Conclusion: LKB1 expression is a potential positive prognostic marker in SCLC. In this series, LKB1 expression was negatively associated with the presence of CD8⁺ TILs.

1 Introduction

Lung cancer represents the leading cause of cancer-related deaths worldwide (1). Small cell lung cancer (SCLC) accounts for nearly 15% of lung cancer diagnoses and is a high-grade neuroendocrine cancer, associated with a dismal prognosis (2). Limited stage (LS) SCLC is defined as a tumor confined to one hemithorax and regional lymph nodes, eligible for curative intent treatment. Radical intent radiotherapy (RT) and concurrent chemotherapy (ChT) are the standard of care for LS, although, in selected cases, surgery followed by adjuvant platinum and etoposide (PE) is considered, in the absence of lymph node involvement at clinical staging (2, 3). The upfront treatment of extended stage (ES) SCLC has been unchanged for decades and consisted of PE ChT (2, 3). Recently, several randomized phase III trials demonstrated the superiority of first-line chemoimmunotherapy, showing a similar rate of overall survival (OS) improvement versus standard ChT alone (3–10). A comparable benefit was shown in real-world studies including patients with relevant comorbidities, older age, and high-symptom burden (11, 12). Despite a statistically significant difference, clinical outcome improvement is only modest and only approximately 15% are alive after 3 years of chemoimmunotherapy treatment (5, 7, 13).

The study of the molecular features of SCLC is one key element in order to finally improve clinical outcome (14). Recently, transcriptomic profiling has led to a new molecular classification of SCLC, based on the deregulation of key cellular pathways. No clear prognostic impact was found for the classification, whereas an inflamed subtype, characterized by overexpression of human leukocyte antigens, immune checkpoints, and cytokines, was suggested as a potential positive predictive factor for chemoimmunotherapy (15). Conversely, the SCLC-N subtype was characterized by overexpression of the NEUROD1 transcription factor, and SCLC-N cell lines were highly sensitive to multiple aurora kinase (AURK) inhibitors (15). AURK is a serine/threonine kinase localized to the centrosome, which is crucial during the cell cycle to guarantee the right chromosome segregation, but has also tumor-promoting roles unrelated to mitosis (16–19). AURK has been involved in phosphorylating liver kinase B1 (LKB1, also known as serine/threonine kinase 11, STK11) resulting in the suppression of the LKB1/adenosine monophosphate-activated protein kinase (AMPK) signaling pathway and the proliferation, invasion, and migration of non-small cell lung cancer (NSCLC) cells (20).

LKB1 is a tumor suppressor and cell metabolism regulator and has been shown to modulate tumor immune microenvironment (TIME) features in NSCLC (21–28). LKB1 alterations have been described in approximately 30% of NSCLCs, including nonsense mutations, frameshift mutations, large exonic deletions, and intronic mutations in conserved splice sites (29, 30). These mutations translate into either a truncated, inactive protein or the absence of the protein. Epigenetic inactivation has also been demonstrated, with promoter hypermethylation detected in up to 13% of the specimens (31, 32).

Few data are available for LKB1 alterations in SCLC and mostly concerning LKB1 mutations (33–36). Based on these premises, we aimed to describe LKB1 expression in SCLC and investigate its potential prognostic role and association with TIME features.

2 Materials and methods

2.1 Study patients and endpoints

We retrospectively evaluated all SCLC cases consecutively treated at Veneto Institute of Oncology IOV - IRCCS with available tissue, from 1996 to 2020. The inclusion criteria were pathological diagnosis of SCLC, availability of clinical data and adequate follow-up, and availability of pathological samples.

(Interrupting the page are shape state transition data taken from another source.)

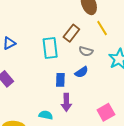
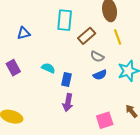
cyan rectangle: (50, 48) -> (65, 20), moved
blue semicircle: (82, 72) -> (100, 75), moved
cyan semicircle: (46, 115) -> (48, 68), moved

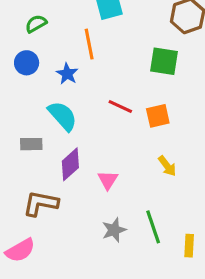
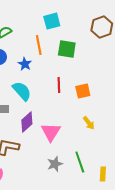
green square: (164, 61) -> (67, 49), moved
red line: (120, 107) -> (59, 85), turned 63
pink triangle: (108, 180) -> (51, 132), size x1.5

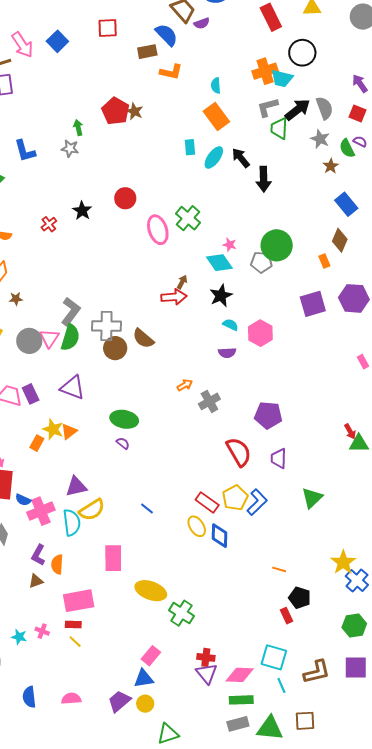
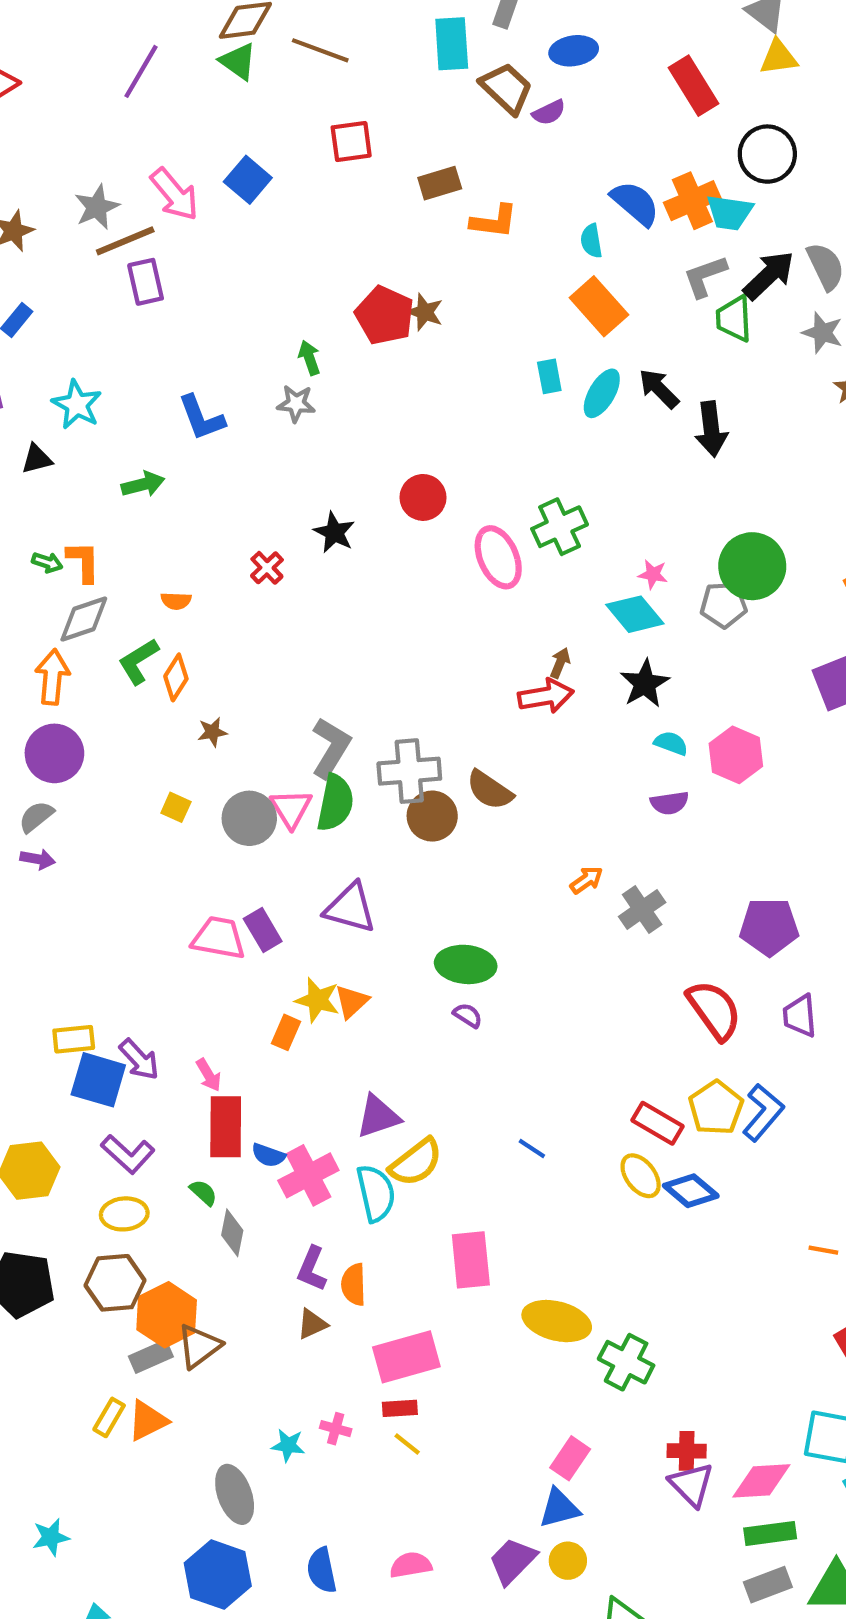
blue semicircle: (167, 35) -> (635, 203), moved
green cross: (188, 218) -> (560, 527), turned 30
blue diamond: (220, 536) -> (691, 1191), turned -45

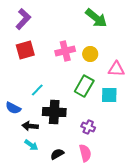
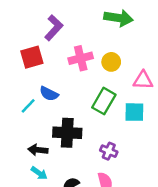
green arrow: (96, 18) -> (119, 18), turned -30
purple L-shape: (23, 19) -> (54, 28), moved
cyan line: (37, 90) -> (28, 106), moved
blue semicircle: (13, 108) -> (49, 94), moved

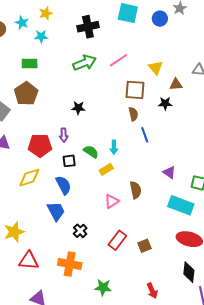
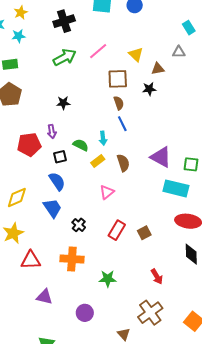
blue line: (145, 135) -> (122, 124), moved
purple triangle: (169, 172) -> (161, 157), size x1.6
yellow diamond: (29, 178) -> (17, 197), moved
brown semicircle: (136, 190) -> (123, 163), moved

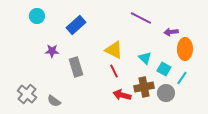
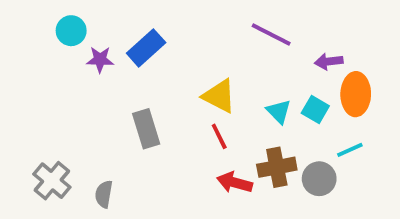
purple star: (52, 51) -> (100, 60), moved
cyan square: (164, 69) -> (315, 110), moved
cyan line: (182, 78) -> (350, 150), turned 32
gray semicircle: (54, 101) -> (104, 194), turned 64

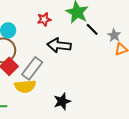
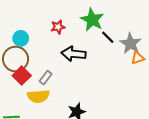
gray star: (114, 35) -> (130, 43), size x1.5
gray rectangle: (32, 68) -> (46, 78), size x0.6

Histological diagnosis was obtained by formalin-fixed paraffin-embedded (FFPE) samples that were collected before starting the primary treatment. Staging included brain, neck, chest, and abdomen computed tomography (CT) scan with iodine contrast, bone scan and, in selected cases, brain magnetic resonance imaging and/or total body ¹⁸F-fluorodeoxyglucose positron emission tomography/CT scans.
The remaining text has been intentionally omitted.